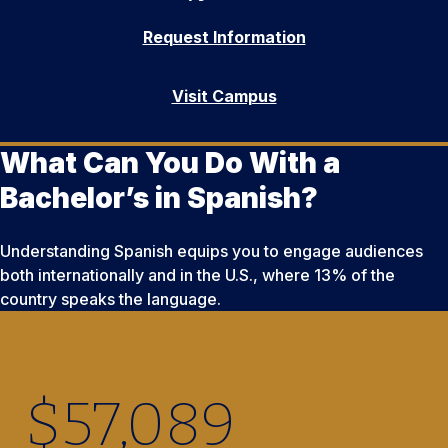
Request Information
Visit Campus
What Can You Do With a
Bachelor’s in Spanish?
Understanding Spanish equips you to engage audiences
both internationally and in the U.S., where 13% of the
country speaks the language.
$
57,090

--------------------------------

### WHAT IS BEING ASKED
For each line in the material above that contains the string "Spanish", make a copy.

### SOLUTION FOR THIS EXERCISE
Bachelor’s in Spanish?
Understanding Spanish equips you to engage audiences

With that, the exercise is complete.